#### [ENTRIES PROVIDED]
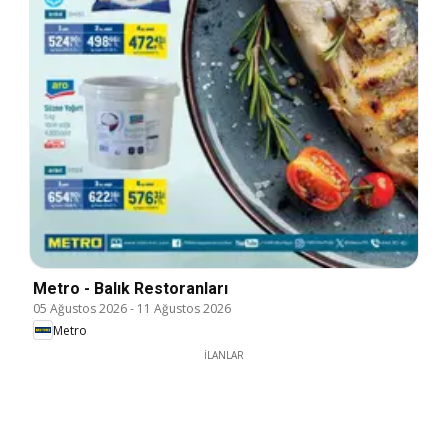
Metro - Balık Restoranları
05 Ağustos 2026
-
11 Ağustos 2026
Metro
İLANLAR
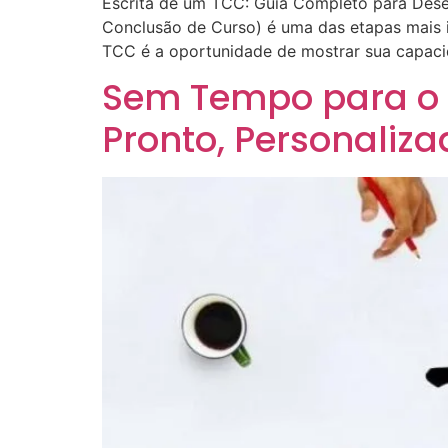
Escrita de um TCC: Guia Completo para Dese
Conclusão de Curso) é uma das etapas mais i
TCC é a oportunidade de mostrar sua capaci
Sem Tempo para o 
Pronto, Personaliz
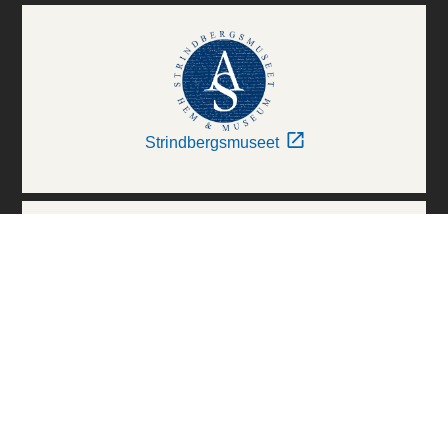
Strindbergsmuseet
Thielska Galleriet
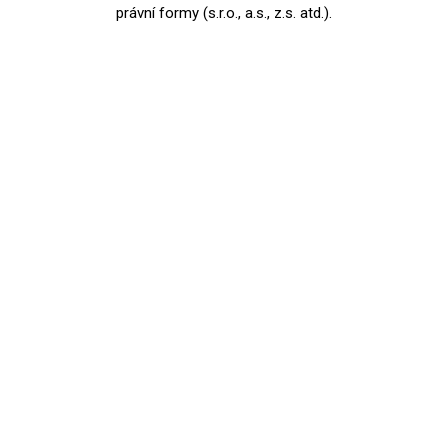
právní formy (s.r.o., a.s., z.s. atd.).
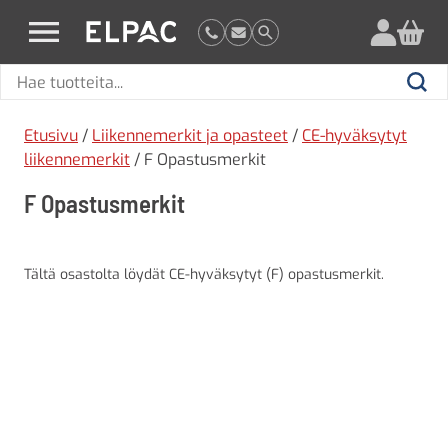
?
elpac.fi
Hae
Hae
tuotteita
Etusivu
/
Liikennemerkit ja opasteet
/
CE-hyväksytyt
liikennemerkit
/ F Opastusmerkit
F Opastusmerkit
Tältä osastolta löydät CE-hyväksytyt (F) opastusmerkit.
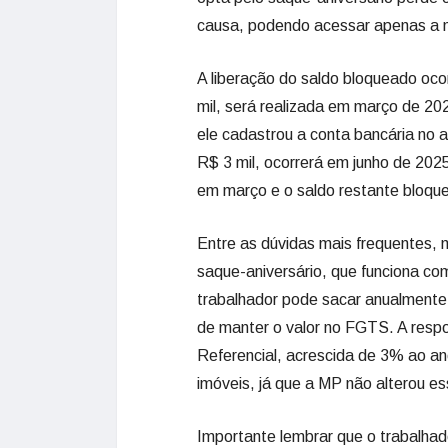
causa, podendo acessar apenas a m
A liberação do saldo bloqueado oco
mil, será realizada em março de 20
ele cadastrou a conta bancária no 
R$ 3 mil, ocorrerá em junho de 2025
em março e o saldo restante bloqu
Entre as dúvidas mais frequentes,
saque-aniversário, que funciona co
trabalhador pode sacar anualmente.
de manter o valor no FGTS. A respos
Referencial, acrescida de 3% ao ano
imóveis, já que a MP não alterou es
Importante lembrar que o trabalhado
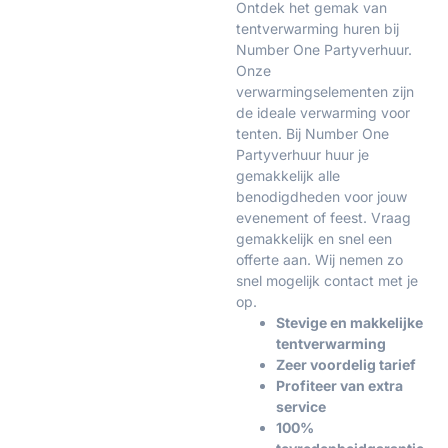
Ontdek het gemak van
tentverwarming huren bij
Number One Partyverhuur.
Onze
verwarmingselementen zijn
de ideale verwarming voor
tenten. Bij Number One
Partyverhuur huur je
gemakkelijk alle
benodigdheden voor jouw
evenement of feest. Vraag
gemakkelijk en snel een
offerte aan. Wij nemen zo
snel mogelijk contact met je
op.
Stevige en makkelijke
tentverwarming
Zeer voordelig tarief
Profiteer van extra
service
100%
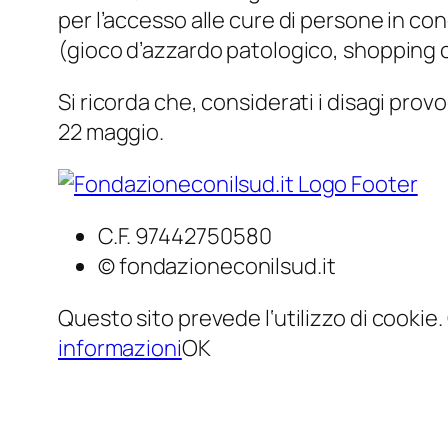
per l’accesso alle cure di persone in co
(gioco d’azzardo patologico, shopping c
Si ricorda che, considerati i disagi pro
22 maggio.
C.F. 97442750580
© fondazioneconilsud.it
Questo sito prevede l‘utilizzo di cookie.
informazioni
OK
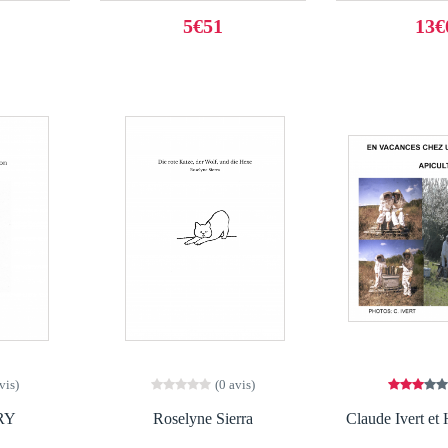
5€51
13€
vis)
(0 avis)
RY
Roselyne Sierra
Claude Ivert et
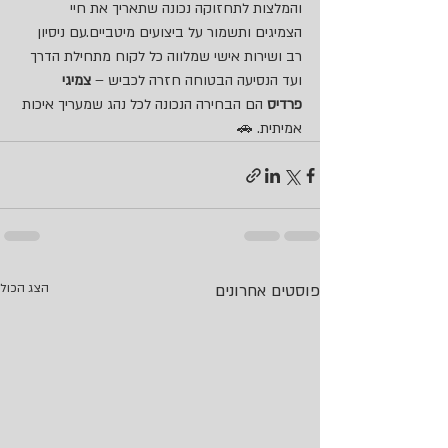
והמלצות לתחזוקה נכונה שתאריך את חיי 
הצמיגים ותשמור על ביצועים מיטביים.עם ניסיון 
רב ושירות אישי שמלווה כל לקוח מתחילת הדרך 
ועד הנסיעה הבטוחה חזרה לכביש – 
צמיגי 
פרדיס
 הם הבחירה הנכונה לכל נהג שמעריך איכות 
אמיתית. 🚗
פוסטים אחרונים
הצג הכול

#### [PROBLEM TO WORK ON]
The full listing, transcribed exactly and without its pictures, is the expected result.

#### [TASK RESULT]
Metro - Balık Restoranları
05 Ağustos 2026
-
11 Ağustos 2026
Metro
İLANLAR
Escrita de um TCC: Guia Completo para Dese
Conclusão de Curso) é uma das etapas mais i
TCC é a oportunidade de mostrar sua capaci
Sem Tempo para o 
Pronto, Personaliz
Strindbergsmuseet
Thielska Galleriet
právní formy (s.r.o., a.s., z.s. atd.).
?
elpac.fi
Hae
Hae
tuotteita
Etusivu
/
Liikennemerkit ja opasteet
/
CE-hyväksytyt
liikennemerkit
/ F Opastusmerkit
F Opastusmerkit
Tältä osastolta löydät CE-hyväksytyt (F) opastusmerkit.
causa, podendo acessar apenas a m
A liberação do saldo bloqueado oco
mil, será realizada em março de 20
ele cadastrou a conta bancária no 
R$ 3 mil, ocorrerá em junho de 2025
em março e o saldo restante bloqu
Entre as dúvidas mais frequentes,
saque-aniversário, que funciona co
trabalhador pode sacar anualmente.
de manter o valor no FGTS. A respos
Referencial, acrescida de 3% ao ano
imóveis, já que a MP não alterou es
Importante lembrar que o trabalhado
Ontdek het gemak van
tentverwarming huren bij
Number One Partyverhuur.
Onze
verwarmingselementen zijn
de ideale verwarming voor
tenten. Bij Number One
Partyverhuur huur je
gemakkelijk alle
benodigdheden voor jouw
evenement of feest. Vraag
gemakkelijk en snel een
offerte aan. Wij nemen zo
snel mogelijk contact met je
op.
Stevige en makkelijke
tentverwarming
Zeer voordelig tarief
Profiteer van extra
service
100%
per l’accesso alle cure di persone in co
(gioco d’azzardo patologico, shopping c
Si ricorda che, considerati i disagi pro
22 maggio.
C.F. 97442750580
© fondazioneconilsud.it
Questo sito prevede l‘utilizzo di cookie.
informazioni
OK
5€51
13€
vis)
(0 avis)
RY
Roselyne Sierra
Claude Ivert et
והמלצות לתחזוקה נכונה שתאריך את חיי 
הצמיגים ותשמור על ביצועים מיטביים.עם ניסיון 
רב ושירות אישי שמלווה כל לקוח מתחילת הדרך 
ועד הנסיעה הבטוחה חזרה לכביש – 
צמיגי 
פרדיס
 הם הבחירה הנכונה לכל נהג שמעריך איכות 
אמיתית. 🚗
פוסטים אחרונים
הצג הכול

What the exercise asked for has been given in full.